Task material ->

───

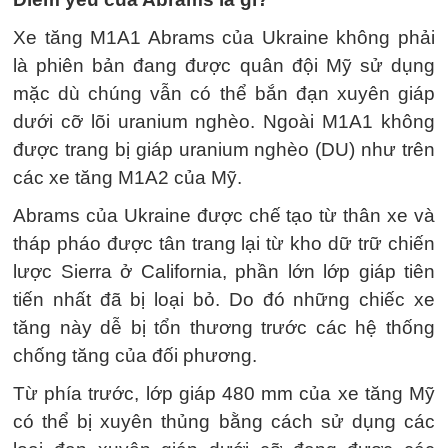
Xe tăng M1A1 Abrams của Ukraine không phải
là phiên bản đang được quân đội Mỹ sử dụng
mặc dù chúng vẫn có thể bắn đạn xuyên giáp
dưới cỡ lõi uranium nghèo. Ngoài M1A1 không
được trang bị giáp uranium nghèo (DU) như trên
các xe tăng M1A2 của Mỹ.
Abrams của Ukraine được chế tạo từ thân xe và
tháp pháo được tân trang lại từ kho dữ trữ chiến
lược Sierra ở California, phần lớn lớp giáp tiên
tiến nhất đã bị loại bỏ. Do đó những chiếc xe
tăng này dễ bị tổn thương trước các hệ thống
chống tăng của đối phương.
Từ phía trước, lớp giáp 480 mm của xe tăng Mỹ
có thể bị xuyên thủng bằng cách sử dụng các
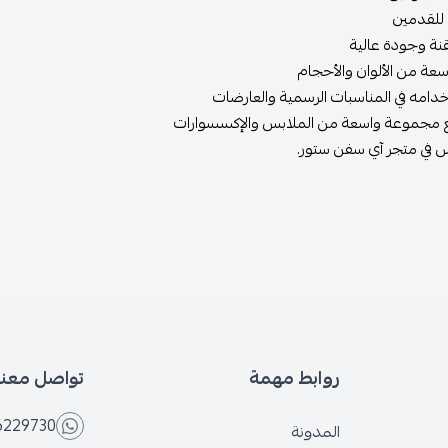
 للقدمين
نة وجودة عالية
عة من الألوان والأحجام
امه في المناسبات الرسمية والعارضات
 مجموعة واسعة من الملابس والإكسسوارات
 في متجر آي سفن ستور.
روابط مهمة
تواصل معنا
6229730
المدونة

───

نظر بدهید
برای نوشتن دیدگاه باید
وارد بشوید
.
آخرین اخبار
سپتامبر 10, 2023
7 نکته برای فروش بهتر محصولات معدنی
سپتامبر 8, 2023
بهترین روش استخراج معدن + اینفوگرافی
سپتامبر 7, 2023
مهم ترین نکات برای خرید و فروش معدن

───

Work to be completed -> Taking the entries above, write out exactly the lines starting with the line containing "بهترین روش استخراج معدن + اینفوگرافی" and going on through the line containing "مهم ترین نکات برای خرید و فروش معدن", both included, and nothing else.

Response below ->
بهترین روش استخراج معدن + اینفوگرافی
سپتامبر 7, 2023
مهم ترین نکات برای خرید و فروش معدن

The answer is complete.